“Historical context and use of the symbol as a harbinger of violence and murder is at issue here,” Hillsborough resident Katherine Walker tells the Orange County Schools Board of Education Monday, April 24, 2017. Walker, who has three children in Orange County Schools, also held up blue and red bandanas, which have been associated with gangs, and a swastika as examples of “disruptive, violent” symbols that schools have banned. Mark Schultz mschultz@newsobserver.com
“Historical context and use of the symbol as a harbinger of violence and murder is at issue here,” Hillsborough resident Katherine Walker tells the Orange County Schools Board of Education Monday, April 24, 2017. Walker, who has three children in Orange County Schools, also held up blue and red bandanas, which have been associated with gangs, and a swastika as examples of “disruptive, violent” symbols that schools have banned.
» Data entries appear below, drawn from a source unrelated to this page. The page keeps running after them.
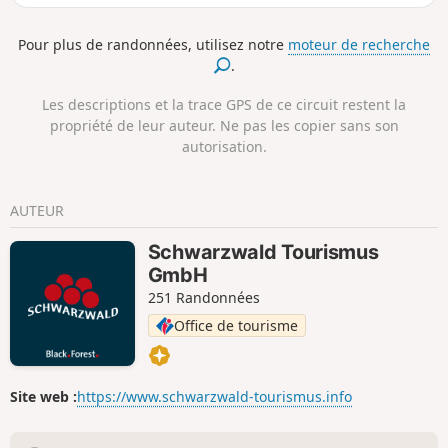
observer des deltaplanes et des parapentes ou des
grimpeurs au Großen Kandelfelsen.
Pour plus de randonnées, utilisez notre
moteur de recherche
.
Les descriptions et la trace GPS de ce circuit restent la
propriété de leur auteur. Ne pas les copier sans son
autorisation.
AUTEUR
Schwarzwald Tourismus
GmbH
251 Randonnées
Office de tourisme
Site web :
https://www.schwarzwald-tourismus.info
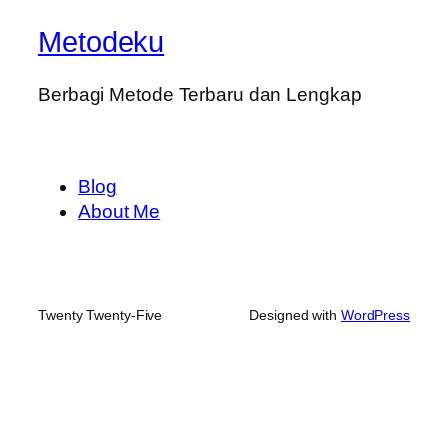
Metodeku
Berbagi Metode Terbaru dan Lengkap
Blog
About Me
Twenty Twenty-Five
Designed with
WordPress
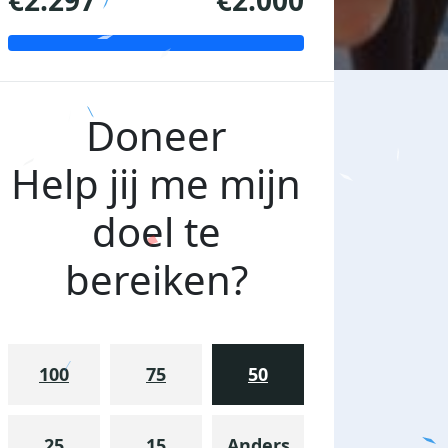
€2.297
€2.000
Doneer
Help jij me mijn
doel te
bereiken?
100
75
50
25
15
Anders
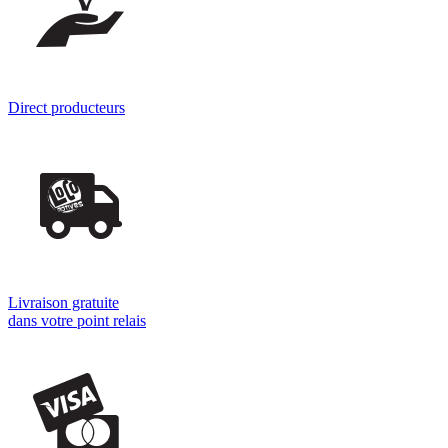
Direct producteurs
Livraison gratuite
dans votre point relais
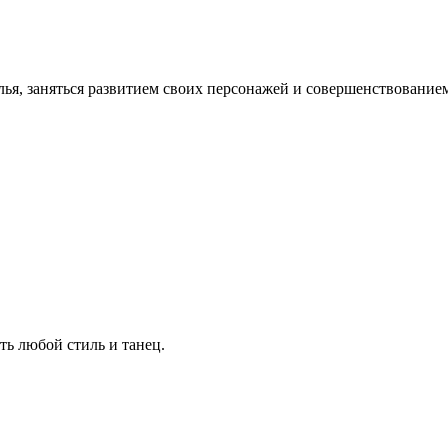
селья, заняться развитием своих персонажей и совершенствовани
ть любой стиль и танец.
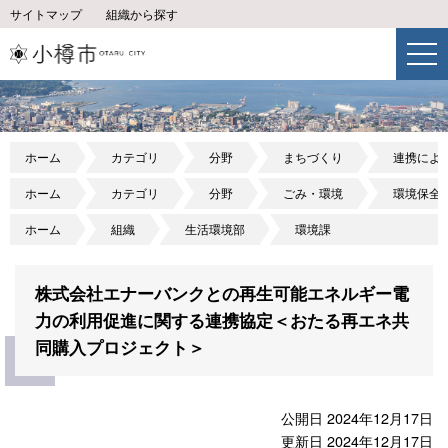
サイトマップ
組織から探す
ホーム
カテゴリ
分野
まちづくり
連携によ
ホーム
カテゴリ
分野
ごみ・環境
環境保全
ホーム
組織
生活環境部
環境課
株式会社エナーバンクとの再生可能エネルギー電
力の利用促進に関する連携協定＜おたる再エネ共
同購入プロジェクト＞
公開日 2024年12月17日
更新日 2024年12月17日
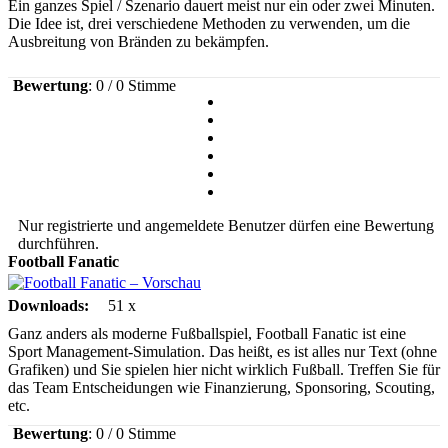
Ein ganzes Spiel / Szenario dauert meist nur ein oder zwei Minuten.
Die Idee ist, drei verschiedene Methoden zu verwenden, um die
Ausbreitung von Bränden zu bekämpfen.
Bewertung
: 0 / 0 Stimme
Nur registrierte und angemeldete Benutzer dürfen eine Bewertung
durchführen.
Football Fanatic
Downloads:
51 x
Ganz anders als moderne Fußballspiel, Football Fanatic ist eine
Sport Management-Simulation. Das heißt, es ist alles nur Text (ohne
Grafiken) und Sie spielen hier nicht wirklich Fußball. Treffen Sie für
das Team Entscheidungen wie Finanzierung, Sponsoring, Scouting,
etc.
Bewertung
: 0 / 0 Stimme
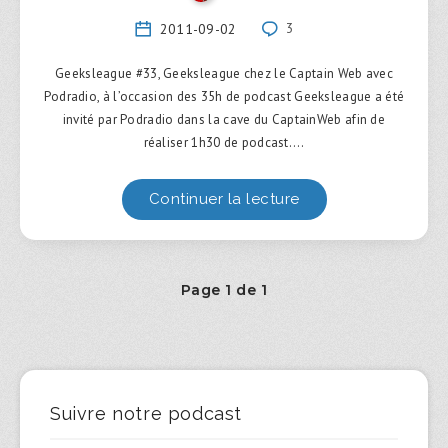
2011-09-02
3
Geeksleague #33, Geeksleague chez le Captain Web avec
Podradio, à l’occasion des 35h de podcast Geeksleague a été
invité par Podradio dans la cave du CaptainWeb afin de
réaliser 1h30 de podcast….
Continuer la lecture
Page 1 de 1
Suivre notre podcast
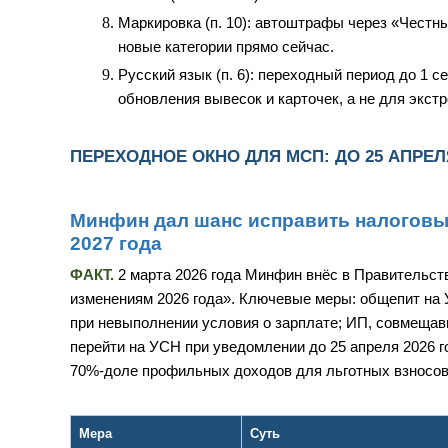
Маркировка (п. 10): автоштрафы через «Честны
новые категории прямо сейчас.
Русский язык (п. 6): переходный период до 1 с
обновления вывесок и карточек, а не для экстр
ПЕРЕХОДНОЕ ОКНО ДЛЯ МСП: ДО 25 АПРЕ
Минфин дал шанс исправить налоговы
2027 года
ФАКТ.
2 марта 2026 года Минфин внёс в Правительст
изменениям 2026 года». Ключевые меры: общепит на 
при невыполнении условия о зарплате; ИП, совмещав
перейти на УСН при уведомлении до 25 апреля 2026 
70%-доле профильных доходов для льготных взносов
Мера
Суть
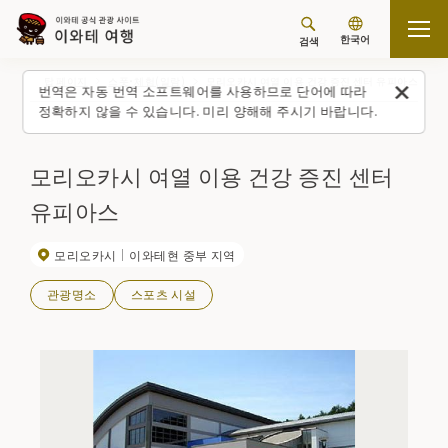
한국어
검색
탑 페이지
스폿・체험(일람)
모리오카시 여열 이용 건강 증진 센터 유피아스
번역은 자동 번역 소프트웨어를 사용하므로 단어에 따라
정확하지 않을 수 있습니다. 미리 양해해 주시기 바랍니다.
모리오카시 여열 이용 건강 증진 센터
유피아스
모리오카시
이와테현 중부 지역
관광명소
스포츠 시설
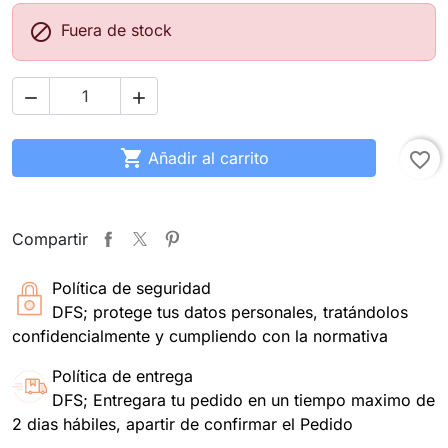

Fuera de stock



Añadir al carrito
favorite_border
Compartir
Política de seguridad
DFS; protege tus datos personales, tratándolos
confidencialmente y cumpliendo con la normativa
Política de entrega
DFS; Entregara tu pedido en un tiempo maximo de
2 dias hábiles, apartir de confirmar el Pedido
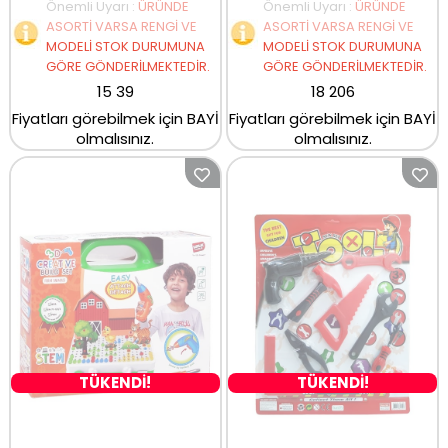
Önemli Uyarı
:
ÜRÜNDE
Önemli Uyarı
:
ÜRÜNDE
ASORTİ VARSA RENGİ VE
ASORTİ VARSA RENGİ VE
MODELİ STOK DURUMUNA
MODELİ STOK DURUMUNA
GÖRE GÖNDERİLMEKTEDİR.
GÖRE GÖNDERİLMEKTEDİR.
15 39
18 206
Fiyatları görebilmek için BAYİ
Fiyatları görebilmek için BAYİ
olmalısınız.
olmalısınız.
TÜKENDİ!
TÜKENDİ!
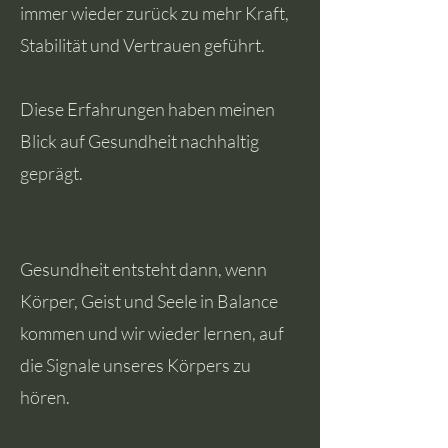
immer wieder zurück zu mehr Kraft,
Stabilität und Vertrauen geführt.
Diese Erfahrungen haben meinen
Blick auf Gesundheit nachhaltig
geprägt.
Gesundheit entsteht dann, wenn
Körper, Geist und Seele in Balance
kommen und wir wieder lernen, auf
die Signale unseres Körpers zu
hören.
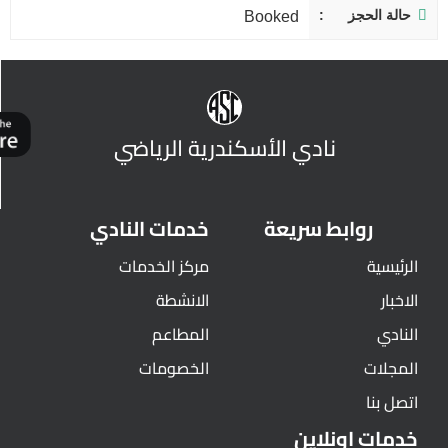
حالة الحجز
Booked
نادي الأسكندرية الرياضي
روابط سريعة
خدمات النادي
الرئيسية
مركز الخدمات
الاخبار
الانشطة
النادي
المطاعم
المجلات
الخصومات
اتصل بنا
خدمات اونلاين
Mark Schultz mschultz@newsobserver.com

Orange County

Group continues push to ban Confederate flag in Orange County Schools

By Mark Schultz

mschultz@newsobserver.com

April 25, 2017 10:39 AM

UPDATED April 26, 2017 04:44 PM

HILLSBOROUGH

The Confederate flag unfurled at the Orange County school board meeting Monday night as students, parents and clergy continued their push to ban the flag on school grounds.

The Board of Education did not directly respond to any of the two dozen speakers, including two who displayed the Confederate battle flag at the podium and one who opposed the proposed ban.

Instead, Superintendent Todd Wirt announced the formation of an Orange County Schools equity committee, first announced in February, which will study the flag and other issues. The group’s first meeting is 6 p.m. May 3 at Efland-Cheeks Global Elementary School.

After Monday’s meeting, the debate continued in the lobby as Latarndra Strong, a founder of the Hate-Free Schools Coalition, introduced herself to James Ward, the speaker who said he felt like the “Lone Ranger,” when he rose to defend the flag.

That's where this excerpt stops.